Let \(T \in \L(V, W)\). If \(\{\w_1, \dots, \w_n\} \subset W\) is linearly independent, and \(T\) is surjective, with \(T(\v_i) = \w_i\), then the set \(\{\v_1, \dots, \v_n\}\) is also linearly independent. If \(\{\v_1, \dots, \v_n\} \subset V\) is linearly independent, and \(T\) is injective with \(T(\v_i) = \w_i\), then the set \(\{\w_1, \dots, \w_n\}\) is linearly independent. Both follow immediately by applying the linearity of \(T\) on the linear combinations \(\sum \mu_i\v_i\) and \(\sum \lambda_i\w_i\).

If \(T\) is a linear isomorphism, and \(\{\v_1, \dots, \v_n\}\) is a basis of \(V\), then \(\{\w_1, \dots, \w_n\}\) where \(T(\v_i) = \w_i\) is a basis of \(W\). The converse is also true, since \(T^{-1}\) is also a linear isomorphism. Specifically, \(\dim{V} = \dim{W}\), if either one has been shown to be finite dimensional.

Ordered Basis

Let \(V\) be a finite dimensional vector space. An ordered basis of \(V\) is a basis \(\beta\) of \(V\), endowed with a specific order.

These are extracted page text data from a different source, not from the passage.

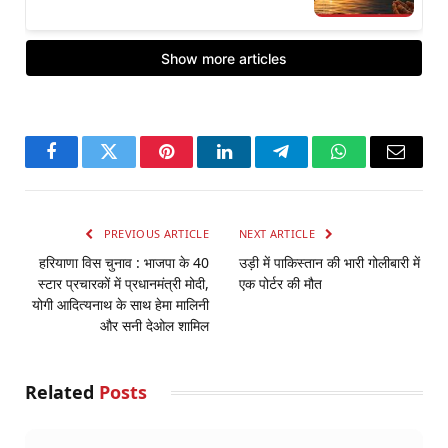
Facebook
Twitter
Pinterest
LinkedIn
Telegram
WhatsApp
Email
PREVIOUS ARTICLE
NEXT ARTICLE
हरियाणा विस चुनाव : भाजपा के 40
उड़ी में पाकिस्तान की भारी गोलीबारी में
स्टार प्रचारकों में प्रधानमंत्री मोदी,
एक पोर्टर की मौत
योगी आदित्यनाथ के साथ हेमा मालिनी
और सनी देओल शामिल
Related
Posts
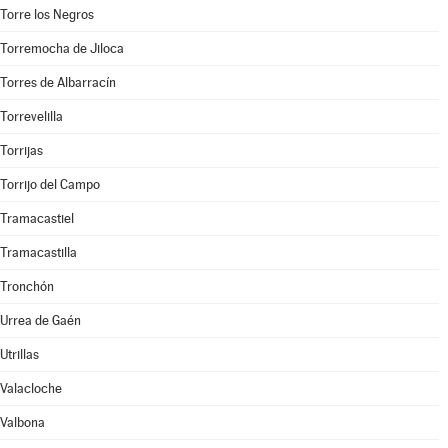
Torre los Negros
Torremocha de Jiloca
Torres de Albarracín
Torrevelilla
Torrijas
Torrijo del Campo
Tramacastiel
Tramacastilla
Tronchón
Urrea de Gaén
Utrillas
Valacloche
Valbona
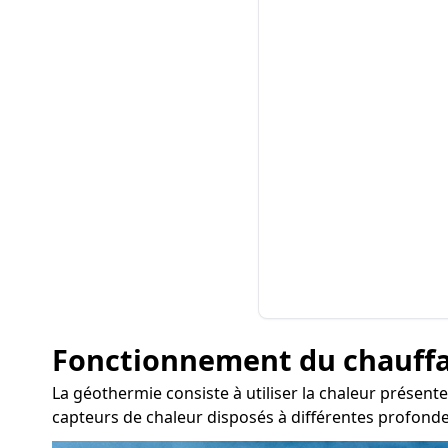
Fonctionnement du chauff
La géothermie consiste à utiliser la chaleur présente
capteurs de chaleur disposés à différentes profonde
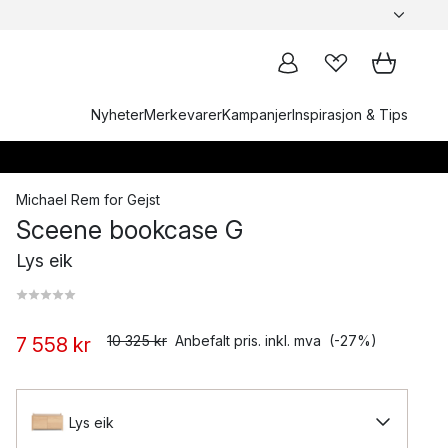
Nyheter
Merkevarer
Kampanjer
Inspirasjon & Tips
Michael Rem
for
Gejst
Sceene bookcase G
Lys eik
10 325 kr
Anbefalt pris. inkl. mva
(-27%)
7 558 kr
Lys eik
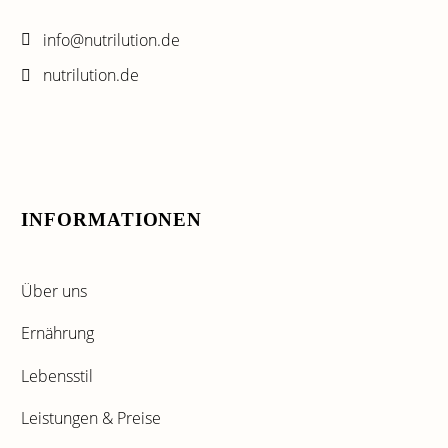
info@nutrilution.de
nutrilution.de
INFORMATIONEN
Über uns
Ernährung
Lebensstil
Leistungen & Preise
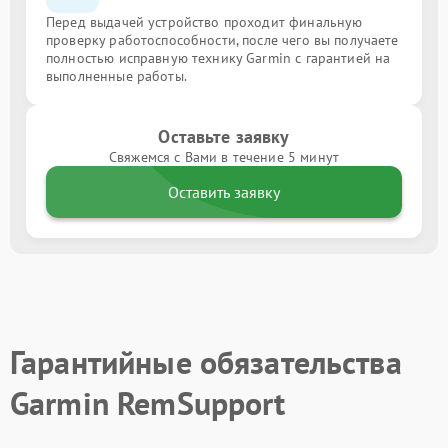
Перед выдачей устройство проходит финальную
проверку работоспособности, после чего вы получаете
полностью исправную технику Garmin с гарантией на
выполненные работы.
Оставьте заявку
Свяжемся с Вами в течение 5 минут
Оставить заявку
Гарантийные обязательства
Garmin RemSupport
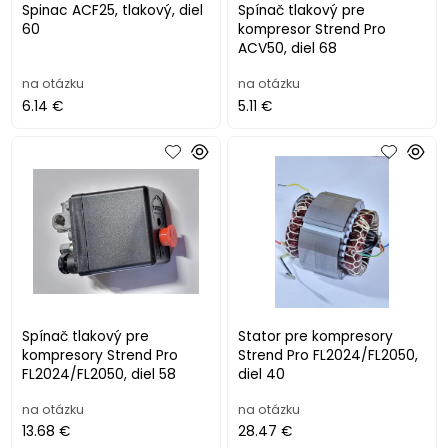
Spinac ACF25, tlakový, diel
Spínač tlakový pre
60
kompresor Strend Pro
ACV50, diel 68
na otázku
na otázku
6.14 €
5.11 €
Spínač tlakový pre
Stator pre kompresory
kompresory Strend Pro
Strend Pro FL2024/FL2050,
FL2024/FL2050, diel 58
diel 40
na otázku
na otázku
13.68 €
28.47 €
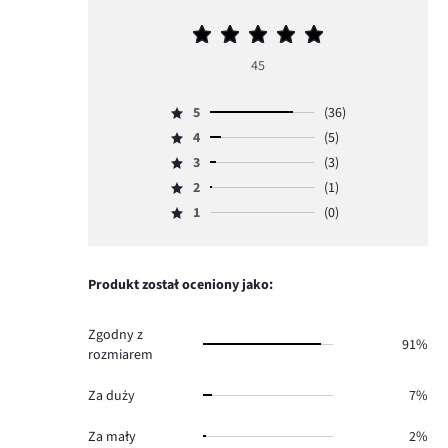
Średnia
ocena
45
5
5
(36)
Ocena
4
(5)
5,
Ocena
ilość
3
(3)
4,
Ocena
głosów
ilość
2
(1)
3,
Ocena
36.
głosów
ilość
1
(0)
2,
Ocena
5.
głosów
ilość
1,
3.
głosów
ilość
1.
głosów
Produkt został oceniony jako:
0.
Zgodny z
91%
rozmiarem
Za duży
7%
Za mały
2%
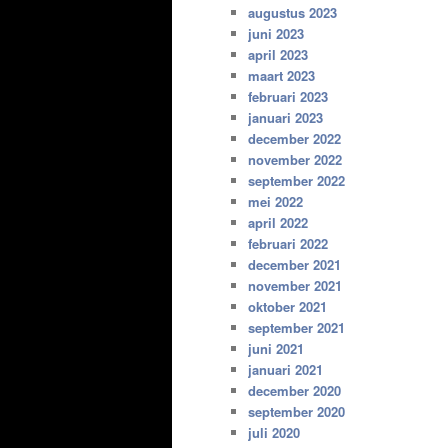
augustus 2023
juni 2023
april 2023
maart 2023
februari 2023
januari 2023
december 2022
november 2022
september 2022
mei 2022
april 2022
februari 2022
december 2021
november 2021
oktober 2021
september 2021
juni 2021
januari 2021
december 2020
september 2020
juli 2020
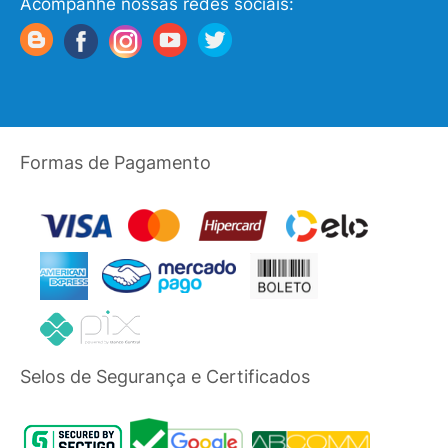
Acompanhe nossas redes sociais:
Formas de Pagamento
Selos de Segurança e Certificados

We show that any two vector spaces of the same finite dimension (over the same field) are isomorphic. To prove this, suppose \(V\) and \(W\) have the same finite dimension \(n\), and let \(\beta = \{\v_1, \dots \v_n\}\) and \(\gamma = \{\w_1, \dots, \w_n\}\) be ordered bases of them respectively. Define the linear map \(T\colon V \to W\) by first declaring \(\v_i \mapsto \w_i\). Note that since we want \(T\) to be linear, we also require \[ \lambda_1\v_1 + \dots + \lambda_n\v_n \mapsto \lambda_1\w_1 + \dots + \lambda_n\w_n. \] Note that this makes \(T\) well-defined on \(V\). This is because every vector in \(V\) can be written as a linear combination of the basis vectors \(\{\v_i\}\), and uniquely so. Again, \(T\) is also surjective, since any vector in \(W\) can be written as a linear combination of the basis vectors \(\{\w_i\}\), so its pre-image in \(V\) is the linear combination of the basis vectors \(\{\v_i\}\) with the same coefficients. From the Rank-Nullity Theorem, we see that \(T\) must also be injective. Thus, \(T\) is a linear isomorphism.

As a corollary, any vector space \(V\) of dimension \(n\) over \(\R\) is isomorphic to \(\R^n\). If we choose the standard basis \(\{\e_1, \dots, \e_n\}\) and an ordered basis \(\beta = \{\v_1, \dots, \v_n\}\) of \(V\), we see that \[ T\colon \R^n \to V,\quad T(\lambda_1, \dots, \lambda_n) = \lambda_1\v_1 + \dots + \lambda_n\v_n \] is a linear isomorphism.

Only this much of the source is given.